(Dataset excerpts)
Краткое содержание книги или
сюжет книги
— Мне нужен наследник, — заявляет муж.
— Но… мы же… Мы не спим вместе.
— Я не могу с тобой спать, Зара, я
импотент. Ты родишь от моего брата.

[To do] Please transcribe the data shown above in full, exactly as it stands.

[Answer for the task]
Краткое содержание книги или
сюжет книги
— Мне нужен наследник, — заявляет муж.
— Но… мы же… Мы не спим вместе.
— Я не могу с тобой спать, Зара, я
импотент. Ты родишь от моего брата.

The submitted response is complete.